Task description: Below are some entries. Copy each line that holds the string "grid".

--

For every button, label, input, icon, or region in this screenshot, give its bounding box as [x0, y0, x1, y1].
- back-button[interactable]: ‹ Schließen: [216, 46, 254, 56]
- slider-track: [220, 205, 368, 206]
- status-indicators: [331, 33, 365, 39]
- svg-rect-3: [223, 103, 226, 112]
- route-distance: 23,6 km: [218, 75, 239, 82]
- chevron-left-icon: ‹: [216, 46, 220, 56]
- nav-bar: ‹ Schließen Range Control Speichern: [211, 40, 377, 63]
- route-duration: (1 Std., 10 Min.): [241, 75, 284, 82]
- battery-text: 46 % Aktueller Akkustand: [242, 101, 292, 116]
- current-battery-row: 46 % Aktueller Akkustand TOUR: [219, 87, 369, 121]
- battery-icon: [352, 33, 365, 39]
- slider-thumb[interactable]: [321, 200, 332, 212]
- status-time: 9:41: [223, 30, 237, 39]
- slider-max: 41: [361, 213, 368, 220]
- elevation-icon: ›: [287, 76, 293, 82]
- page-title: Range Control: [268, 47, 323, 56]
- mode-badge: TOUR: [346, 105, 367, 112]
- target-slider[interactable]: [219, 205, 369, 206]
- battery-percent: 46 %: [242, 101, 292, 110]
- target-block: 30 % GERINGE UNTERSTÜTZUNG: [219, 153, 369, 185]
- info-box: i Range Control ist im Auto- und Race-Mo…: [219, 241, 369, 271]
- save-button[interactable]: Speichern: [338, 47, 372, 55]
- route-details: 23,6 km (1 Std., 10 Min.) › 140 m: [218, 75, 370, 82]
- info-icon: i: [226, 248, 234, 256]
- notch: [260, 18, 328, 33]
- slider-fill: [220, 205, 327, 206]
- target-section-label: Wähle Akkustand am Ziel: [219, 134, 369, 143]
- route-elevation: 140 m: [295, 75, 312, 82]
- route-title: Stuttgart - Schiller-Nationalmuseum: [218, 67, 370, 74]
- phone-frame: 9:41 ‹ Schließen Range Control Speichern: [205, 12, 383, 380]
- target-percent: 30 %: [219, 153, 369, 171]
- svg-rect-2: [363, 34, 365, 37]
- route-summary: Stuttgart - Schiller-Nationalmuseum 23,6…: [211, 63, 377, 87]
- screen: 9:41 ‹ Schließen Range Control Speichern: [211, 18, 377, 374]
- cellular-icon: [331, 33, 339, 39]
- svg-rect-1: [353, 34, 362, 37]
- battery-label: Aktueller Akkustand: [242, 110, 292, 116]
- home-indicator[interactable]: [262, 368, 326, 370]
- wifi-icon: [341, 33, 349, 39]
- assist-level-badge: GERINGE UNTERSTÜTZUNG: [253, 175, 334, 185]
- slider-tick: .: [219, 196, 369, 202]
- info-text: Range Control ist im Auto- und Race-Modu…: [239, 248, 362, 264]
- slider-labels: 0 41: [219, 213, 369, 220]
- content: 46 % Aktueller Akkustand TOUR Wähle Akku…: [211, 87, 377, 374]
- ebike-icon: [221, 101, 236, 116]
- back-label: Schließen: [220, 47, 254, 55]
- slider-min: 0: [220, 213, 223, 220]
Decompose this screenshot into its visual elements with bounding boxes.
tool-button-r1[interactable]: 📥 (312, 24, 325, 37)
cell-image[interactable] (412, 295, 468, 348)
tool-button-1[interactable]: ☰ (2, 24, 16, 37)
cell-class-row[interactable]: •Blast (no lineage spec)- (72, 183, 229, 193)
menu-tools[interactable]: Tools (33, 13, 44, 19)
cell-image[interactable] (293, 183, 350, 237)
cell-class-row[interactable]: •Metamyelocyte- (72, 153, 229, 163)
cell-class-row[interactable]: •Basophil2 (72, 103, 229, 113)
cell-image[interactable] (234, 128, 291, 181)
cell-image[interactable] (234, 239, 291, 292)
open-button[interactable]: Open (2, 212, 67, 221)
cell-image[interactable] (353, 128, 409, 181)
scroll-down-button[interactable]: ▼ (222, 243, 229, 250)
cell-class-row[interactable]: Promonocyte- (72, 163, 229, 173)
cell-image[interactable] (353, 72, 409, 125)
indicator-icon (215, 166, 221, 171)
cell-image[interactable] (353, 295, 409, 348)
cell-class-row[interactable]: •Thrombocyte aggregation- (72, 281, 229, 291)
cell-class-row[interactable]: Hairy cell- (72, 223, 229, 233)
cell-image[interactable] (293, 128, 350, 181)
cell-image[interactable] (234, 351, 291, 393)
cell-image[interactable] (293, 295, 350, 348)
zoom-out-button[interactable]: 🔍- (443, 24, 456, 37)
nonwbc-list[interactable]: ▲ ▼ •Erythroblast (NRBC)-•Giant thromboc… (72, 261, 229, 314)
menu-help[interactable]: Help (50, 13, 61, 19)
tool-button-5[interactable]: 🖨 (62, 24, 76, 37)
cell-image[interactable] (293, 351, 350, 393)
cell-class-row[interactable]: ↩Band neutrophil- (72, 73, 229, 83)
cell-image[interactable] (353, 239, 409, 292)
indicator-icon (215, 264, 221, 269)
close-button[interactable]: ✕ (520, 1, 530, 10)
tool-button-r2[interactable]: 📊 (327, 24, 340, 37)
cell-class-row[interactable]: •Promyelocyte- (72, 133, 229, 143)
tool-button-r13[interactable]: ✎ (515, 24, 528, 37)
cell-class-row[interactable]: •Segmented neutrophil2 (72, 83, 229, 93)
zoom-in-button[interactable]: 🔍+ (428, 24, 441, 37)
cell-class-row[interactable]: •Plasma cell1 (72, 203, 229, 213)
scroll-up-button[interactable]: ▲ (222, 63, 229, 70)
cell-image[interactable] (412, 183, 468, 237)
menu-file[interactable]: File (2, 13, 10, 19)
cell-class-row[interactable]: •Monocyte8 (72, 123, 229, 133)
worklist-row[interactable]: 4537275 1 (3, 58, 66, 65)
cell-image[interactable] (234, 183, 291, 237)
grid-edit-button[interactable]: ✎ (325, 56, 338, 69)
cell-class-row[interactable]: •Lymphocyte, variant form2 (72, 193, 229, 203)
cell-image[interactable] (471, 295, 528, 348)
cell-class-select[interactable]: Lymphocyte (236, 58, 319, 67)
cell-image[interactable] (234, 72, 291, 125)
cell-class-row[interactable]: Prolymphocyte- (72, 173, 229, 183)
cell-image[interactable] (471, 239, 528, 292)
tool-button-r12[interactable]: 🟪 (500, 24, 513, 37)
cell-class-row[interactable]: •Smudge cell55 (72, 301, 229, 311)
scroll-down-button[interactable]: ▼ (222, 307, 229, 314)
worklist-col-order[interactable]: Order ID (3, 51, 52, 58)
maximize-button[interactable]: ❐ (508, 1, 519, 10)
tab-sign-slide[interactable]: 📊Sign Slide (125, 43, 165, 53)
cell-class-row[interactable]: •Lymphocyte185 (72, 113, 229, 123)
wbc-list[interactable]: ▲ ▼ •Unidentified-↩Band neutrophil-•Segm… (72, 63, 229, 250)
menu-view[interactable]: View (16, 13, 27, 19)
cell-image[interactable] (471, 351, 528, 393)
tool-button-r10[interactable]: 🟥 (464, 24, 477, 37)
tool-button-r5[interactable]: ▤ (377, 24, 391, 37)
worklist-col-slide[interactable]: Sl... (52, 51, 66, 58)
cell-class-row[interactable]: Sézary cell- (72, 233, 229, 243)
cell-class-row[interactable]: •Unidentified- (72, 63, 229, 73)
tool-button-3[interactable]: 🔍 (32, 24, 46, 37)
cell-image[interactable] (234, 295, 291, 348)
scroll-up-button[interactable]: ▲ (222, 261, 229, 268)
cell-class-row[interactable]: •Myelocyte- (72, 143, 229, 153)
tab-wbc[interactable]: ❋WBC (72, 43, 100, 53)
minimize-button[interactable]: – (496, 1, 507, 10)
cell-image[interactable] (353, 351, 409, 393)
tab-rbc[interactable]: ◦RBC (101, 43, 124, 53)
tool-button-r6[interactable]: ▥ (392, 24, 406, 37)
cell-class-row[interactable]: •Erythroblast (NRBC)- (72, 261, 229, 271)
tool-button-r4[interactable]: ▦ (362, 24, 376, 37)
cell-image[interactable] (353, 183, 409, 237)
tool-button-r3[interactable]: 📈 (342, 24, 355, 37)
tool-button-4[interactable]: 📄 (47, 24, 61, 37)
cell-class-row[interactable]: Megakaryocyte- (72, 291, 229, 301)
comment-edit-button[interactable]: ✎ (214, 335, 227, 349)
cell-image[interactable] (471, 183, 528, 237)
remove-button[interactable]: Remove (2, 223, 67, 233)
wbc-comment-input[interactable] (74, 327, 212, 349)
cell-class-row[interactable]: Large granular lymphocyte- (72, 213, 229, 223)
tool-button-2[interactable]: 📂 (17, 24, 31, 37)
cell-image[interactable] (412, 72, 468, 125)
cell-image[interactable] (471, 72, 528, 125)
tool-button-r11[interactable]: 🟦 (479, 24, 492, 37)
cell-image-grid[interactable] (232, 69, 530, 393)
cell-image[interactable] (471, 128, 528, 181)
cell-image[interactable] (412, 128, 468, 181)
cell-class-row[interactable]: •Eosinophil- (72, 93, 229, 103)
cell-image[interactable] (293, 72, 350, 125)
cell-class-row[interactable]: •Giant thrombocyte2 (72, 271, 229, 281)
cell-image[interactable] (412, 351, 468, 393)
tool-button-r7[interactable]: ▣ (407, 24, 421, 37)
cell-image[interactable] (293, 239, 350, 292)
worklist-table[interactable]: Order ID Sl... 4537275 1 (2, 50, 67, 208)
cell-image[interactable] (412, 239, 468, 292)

--

Solution for this exercise:
grid-edit-button[interactable]: ✎ (325, 56, 338, 69)
cell-image-grid[interactable] (232, 69, 530, 393)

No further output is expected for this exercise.